━━━━━ Records for processing

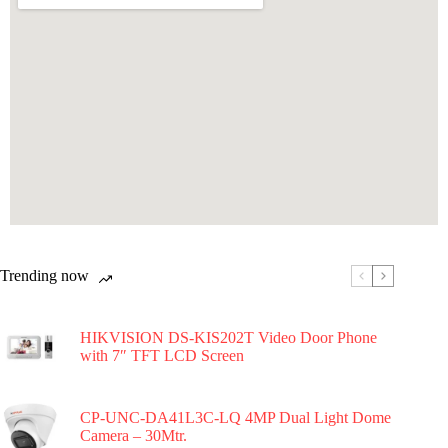
Trending now
HIKVISION DS-KIS202T Video Door Phone
with 7″ TFT LCD Screen
CP-UNC-DA41L3C-LQ 4MP Dual Light Dome
Camera – 30Mtr.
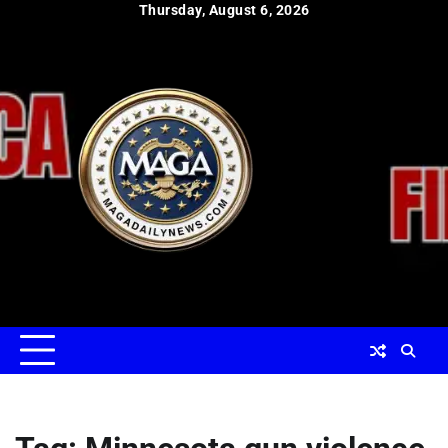
Skip
Thursday, August 6, 2026
to
content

━━━━━━━━━━

An exact restatement of the lines from the one holding "with 7″ TFT LCD Screen" through the end of the entries, both ends included, is the whole answer. Pictures stay out.

- **Answer to the exercise**
with 7″ TFT LCD Screen
CP-UNC-DA41L3C-LQ 4MP Dual Light Dome
Camera – 30Mtr.
Skip
Thursday, August 6, 2026
to
content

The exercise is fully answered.